Şekil-1. Karbon vergisi ve yakıt cezasının 2025-2050 periyodundaki değişimi
Şekil-1’de görüleceği üzere 2030 yılından sonra yakıt cezasının yakıt vergisinin üzerine çıktığı, 20240 yılından itibaren ise agresif bir artışın meydana geldiği görülmektedir. 2025-2029 yılları arasında 85.000€ yakıt cezası ödeyecek olan denizcilik firması, aynı tüketim değerlerini sürdürdüğünü kabul ettiğimizde 2050 yılında aynı yakıtı türünü ve miktarını tüketmesi durumunda ödeyeceği yıllık yakıt cezası 3.060.000€ ya çıkmaktadır.
Önümüzdeki yıllarda karşılaşılacak olan yüksek vergiler ve yakıt cezaları, şirketleri alternatif enerji ve düşük karbonlu yakıt arayışına itecektir.
Bir noktanın altını çizmek gerekiyor. Fosil yakıtlarla ticari faaliyetlerini sürdüren bir geminin enerji verimliliğini artırmak yönündeki yatırımları tek başına yeterli değildir. Yüksek cezalardan kurtulmanın tek yolu yenilenebilir enerjilere (rüzgâr türbini, güneş enerji vs.) ya da düşük karbonlu yakıtlara ve düşük karbonlu yakıt tüketen ana tahrik sistemlerine geçişi gerekli kılmaktadır. Ancak, mevcut gemi ana makinelerinde düşük karbonlu yakıtlara geçiş için yapılacak dönüşüm sisteminin ilk yatırım giderlerinin yüksekliği nedeniyle fizıbıl gözükmemektedir.
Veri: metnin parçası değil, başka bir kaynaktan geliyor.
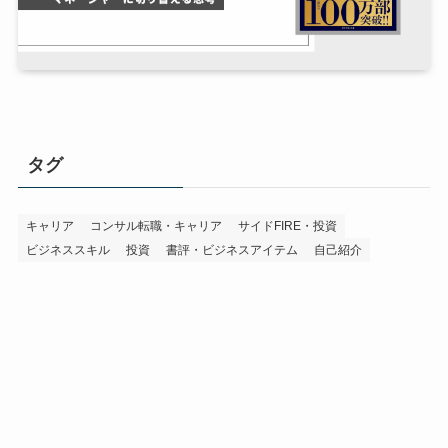
タグ
キャリア
コンサル転職・キャリア
サイドFIRE・投資
ビジネススキル
投資
書評・ビジネスアイテム
自己紹介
Bu nedenle özellikle 10 yaş üstü gemiler için alternatif yol, yapısal değişim gerektirmeyen ve WtT emisyonu düşük biyoyakıt ya da sentetik yakıtlara geçişi gerekli kılmaktadır.
Ancak, burada kritik nokta bir geminin yıllık sefer içerisindeki AB limanlarına olan sefer yüzdesi önemli olmaktadır. Düşük sefer yapan gemilerde hedef değerin altında tutacak biyodizel maliyetinin ödenecek yakıt cezasının üzerinde olmamasıdır. B100 biyodizel fiyatının 1200-1300 USD arasında olduğu düşünüldüğünde yakıt cezası biyodizel maliyetlerinin altında kalan gemilerde biyodizel kullanımı, doğurduğu operasyonel sorunlar nedeniyle anlamsızdır.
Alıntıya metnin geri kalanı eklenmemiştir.